Menschen haben "ursprüngliche" Lebensräume schon vor Jahrtausenden verändert

Keine unberührten Landschaften mehr
Urwald
Selbst vermeintlich ursprüngliche Urwälder sind es oft nicht. (Foto: Fotolia/quickshooting)
Wenn es um den Schutz von Landschaften geht, steht das Argument der “Ursprünglichkeit” oft weit vorne. Es gilt, Urwälder, Steppen und andere naturbelassene Lebensräume zu erhalten. Doch jetzt belegen Forscher, dass auch diese Landschaften längst das Ergebnis menschlicher Einflüsse sind.

Wie viele wirklich ursprüngliche Landschaften gibt es noch auf der Erde und vor allem bei uns in den Industrieländern? Sind Urwaldreste in Polen und Frankreich, Haine aus immergrünen Eichen in der Levante oder Reste von Grasland in den USA wirklich Relikte einer unberührten Natur? Genau das haben Nicole Boivin von der University of Oxford und ihre Kollegen nun anhand von archäologischen Funden, Fossilien und Genanalysen untersucht.

Folgenreiche Eingriffe schon in der Steinzeit

Ihr Ergebnis: Der prägende Einfluss des Menschen auf Landschaften macht sich keineswegs erst seit Entstehung der großen Hochkulturen oder gar der Industrialisierung bemerkbar. Schon Jahrtausende früher veränderten unsere Vorfahren ihre Umwelt und hinterließen damit bleibende Spuren. Viele der heute vermeintlich als ursprünglich geltenden Landschaften und Lebensräume existieren, weil unsere Vorfahren sie entsprechend formten.

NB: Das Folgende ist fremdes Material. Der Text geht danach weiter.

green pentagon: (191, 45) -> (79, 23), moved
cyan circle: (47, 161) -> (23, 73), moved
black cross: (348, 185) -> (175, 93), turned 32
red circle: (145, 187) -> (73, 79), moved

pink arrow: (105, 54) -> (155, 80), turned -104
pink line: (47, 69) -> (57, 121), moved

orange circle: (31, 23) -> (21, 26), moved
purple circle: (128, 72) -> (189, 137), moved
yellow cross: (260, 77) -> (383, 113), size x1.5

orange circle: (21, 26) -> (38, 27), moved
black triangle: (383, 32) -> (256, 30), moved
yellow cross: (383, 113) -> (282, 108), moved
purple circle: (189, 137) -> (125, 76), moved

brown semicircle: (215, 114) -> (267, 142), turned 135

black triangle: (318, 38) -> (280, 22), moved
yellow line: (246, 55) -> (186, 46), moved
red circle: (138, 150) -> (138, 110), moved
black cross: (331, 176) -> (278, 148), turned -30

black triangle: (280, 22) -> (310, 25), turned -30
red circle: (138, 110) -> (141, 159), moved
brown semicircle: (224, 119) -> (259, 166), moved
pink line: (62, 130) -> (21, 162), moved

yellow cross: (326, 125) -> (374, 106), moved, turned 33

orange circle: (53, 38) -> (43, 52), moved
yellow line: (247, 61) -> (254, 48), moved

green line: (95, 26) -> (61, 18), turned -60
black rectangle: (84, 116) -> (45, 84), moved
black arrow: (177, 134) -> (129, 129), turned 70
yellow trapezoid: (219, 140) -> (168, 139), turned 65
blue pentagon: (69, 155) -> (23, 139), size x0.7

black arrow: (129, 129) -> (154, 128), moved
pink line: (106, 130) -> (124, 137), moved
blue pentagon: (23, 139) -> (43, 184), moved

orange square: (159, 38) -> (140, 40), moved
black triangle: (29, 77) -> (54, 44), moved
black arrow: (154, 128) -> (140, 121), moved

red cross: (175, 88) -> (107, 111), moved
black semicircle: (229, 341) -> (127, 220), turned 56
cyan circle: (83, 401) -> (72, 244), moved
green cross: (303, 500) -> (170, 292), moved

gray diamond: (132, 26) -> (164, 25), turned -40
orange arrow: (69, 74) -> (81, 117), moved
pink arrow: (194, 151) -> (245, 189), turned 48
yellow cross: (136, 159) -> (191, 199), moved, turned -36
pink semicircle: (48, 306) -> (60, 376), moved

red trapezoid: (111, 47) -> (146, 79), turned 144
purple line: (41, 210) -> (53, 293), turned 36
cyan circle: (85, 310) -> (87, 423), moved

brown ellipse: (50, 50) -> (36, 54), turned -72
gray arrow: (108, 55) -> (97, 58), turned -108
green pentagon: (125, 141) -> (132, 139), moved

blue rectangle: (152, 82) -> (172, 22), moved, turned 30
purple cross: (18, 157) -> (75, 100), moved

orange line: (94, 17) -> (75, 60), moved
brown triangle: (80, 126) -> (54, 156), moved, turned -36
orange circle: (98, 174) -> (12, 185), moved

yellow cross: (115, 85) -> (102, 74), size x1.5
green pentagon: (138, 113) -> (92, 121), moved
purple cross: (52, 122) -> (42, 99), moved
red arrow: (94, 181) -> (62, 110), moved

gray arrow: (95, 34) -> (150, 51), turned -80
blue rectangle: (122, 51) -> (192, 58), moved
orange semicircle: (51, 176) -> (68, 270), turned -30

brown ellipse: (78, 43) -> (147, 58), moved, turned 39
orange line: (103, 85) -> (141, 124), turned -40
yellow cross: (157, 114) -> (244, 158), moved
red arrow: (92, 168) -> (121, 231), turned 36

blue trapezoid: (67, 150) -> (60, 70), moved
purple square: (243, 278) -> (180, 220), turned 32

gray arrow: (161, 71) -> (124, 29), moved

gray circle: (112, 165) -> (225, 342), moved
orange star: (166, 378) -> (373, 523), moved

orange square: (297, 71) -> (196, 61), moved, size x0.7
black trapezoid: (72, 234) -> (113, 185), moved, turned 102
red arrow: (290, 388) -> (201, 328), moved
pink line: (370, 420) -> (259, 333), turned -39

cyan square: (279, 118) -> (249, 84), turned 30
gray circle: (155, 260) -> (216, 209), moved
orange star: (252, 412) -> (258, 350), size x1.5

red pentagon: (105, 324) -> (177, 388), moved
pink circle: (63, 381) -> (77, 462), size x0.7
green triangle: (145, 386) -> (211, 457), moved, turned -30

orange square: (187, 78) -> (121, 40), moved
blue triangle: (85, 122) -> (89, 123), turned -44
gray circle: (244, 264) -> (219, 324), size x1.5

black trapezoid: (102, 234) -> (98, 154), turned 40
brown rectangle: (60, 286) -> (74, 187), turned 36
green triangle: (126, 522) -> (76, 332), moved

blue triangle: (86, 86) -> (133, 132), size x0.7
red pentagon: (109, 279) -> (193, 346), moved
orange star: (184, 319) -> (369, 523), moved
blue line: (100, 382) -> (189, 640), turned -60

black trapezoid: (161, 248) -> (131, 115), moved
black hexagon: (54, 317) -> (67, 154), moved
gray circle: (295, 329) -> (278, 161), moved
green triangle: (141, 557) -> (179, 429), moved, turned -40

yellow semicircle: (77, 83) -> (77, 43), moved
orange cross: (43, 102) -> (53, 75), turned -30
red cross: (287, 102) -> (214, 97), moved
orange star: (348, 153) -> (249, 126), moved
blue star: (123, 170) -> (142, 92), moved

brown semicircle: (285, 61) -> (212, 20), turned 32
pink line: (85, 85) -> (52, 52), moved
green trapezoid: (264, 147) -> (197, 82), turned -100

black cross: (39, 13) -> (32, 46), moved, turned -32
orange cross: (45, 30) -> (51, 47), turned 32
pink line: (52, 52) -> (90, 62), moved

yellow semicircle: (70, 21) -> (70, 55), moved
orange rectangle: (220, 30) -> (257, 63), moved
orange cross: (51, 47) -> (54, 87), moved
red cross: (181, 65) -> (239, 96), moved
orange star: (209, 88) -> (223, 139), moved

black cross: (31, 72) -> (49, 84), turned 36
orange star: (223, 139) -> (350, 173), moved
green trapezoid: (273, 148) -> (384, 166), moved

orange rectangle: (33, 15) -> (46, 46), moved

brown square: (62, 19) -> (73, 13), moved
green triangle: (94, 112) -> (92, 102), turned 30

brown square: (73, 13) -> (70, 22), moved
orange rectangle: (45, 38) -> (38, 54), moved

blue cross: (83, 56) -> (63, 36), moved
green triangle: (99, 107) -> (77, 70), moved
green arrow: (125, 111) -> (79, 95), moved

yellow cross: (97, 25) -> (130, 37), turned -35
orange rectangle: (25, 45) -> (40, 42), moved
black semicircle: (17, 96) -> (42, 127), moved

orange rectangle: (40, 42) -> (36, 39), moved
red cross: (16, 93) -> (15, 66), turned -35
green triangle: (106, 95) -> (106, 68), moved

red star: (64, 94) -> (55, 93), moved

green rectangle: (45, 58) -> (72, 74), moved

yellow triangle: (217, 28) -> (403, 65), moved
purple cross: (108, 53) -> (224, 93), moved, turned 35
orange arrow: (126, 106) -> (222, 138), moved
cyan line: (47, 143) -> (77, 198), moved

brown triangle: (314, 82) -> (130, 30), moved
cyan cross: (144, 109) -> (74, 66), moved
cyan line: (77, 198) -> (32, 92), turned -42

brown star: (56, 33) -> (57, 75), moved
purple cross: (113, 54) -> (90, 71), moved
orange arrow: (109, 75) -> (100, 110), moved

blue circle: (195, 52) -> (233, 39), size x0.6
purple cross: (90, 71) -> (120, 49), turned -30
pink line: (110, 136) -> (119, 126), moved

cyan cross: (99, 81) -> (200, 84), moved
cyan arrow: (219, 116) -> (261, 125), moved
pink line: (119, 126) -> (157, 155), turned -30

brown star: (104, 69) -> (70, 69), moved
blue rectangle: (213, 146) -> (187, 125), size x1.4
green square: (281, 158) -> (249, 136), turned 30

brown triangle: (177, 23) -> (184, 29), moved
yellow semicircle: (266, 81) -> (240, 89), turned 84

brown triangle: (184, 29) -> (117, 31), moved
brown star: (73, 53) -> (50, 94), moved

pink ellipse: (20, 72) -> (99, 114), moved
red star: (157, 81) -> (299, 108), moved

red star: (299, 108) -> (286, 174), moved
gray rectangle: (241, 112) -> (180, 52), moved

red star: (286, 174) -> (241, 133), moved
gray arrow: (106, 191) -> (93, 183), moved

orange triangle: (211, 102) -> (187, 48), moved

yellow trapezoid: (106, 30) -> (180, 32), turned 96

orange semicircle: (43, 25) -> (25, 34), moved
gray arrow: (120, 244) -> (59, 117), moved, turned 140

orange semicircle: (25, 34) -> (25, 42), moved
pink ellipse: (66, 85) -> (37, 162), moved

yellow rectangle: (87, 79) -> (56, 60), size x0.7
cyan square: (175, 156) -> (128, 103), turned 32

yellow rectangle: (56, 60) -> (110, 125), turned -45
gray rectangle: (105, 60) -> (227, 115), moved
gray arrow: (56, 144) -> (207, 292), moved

So nutzten Menschen schon vor zehntausenden von Jahren gezielt das Feuer, um bestimmte Pflanzen in den Savannen Afrikas, den Steppen Amerikas und sogar im Regenwald auf Borneo zu fördern. Mit ihren Wanderungen gelangten zudem viele Pflanzen und Tiere in neue Gebiete. Bis zum Ende der letzten Eiszeit führte der menschliche Einfluss dazu, dass 150 große Säugetierarten ausgerottet wurden oder zumindest erheblich seltener wurden. Das wiederum hatte dramatische Folgen für ihre Lebensräume, wie die Forscher berichten.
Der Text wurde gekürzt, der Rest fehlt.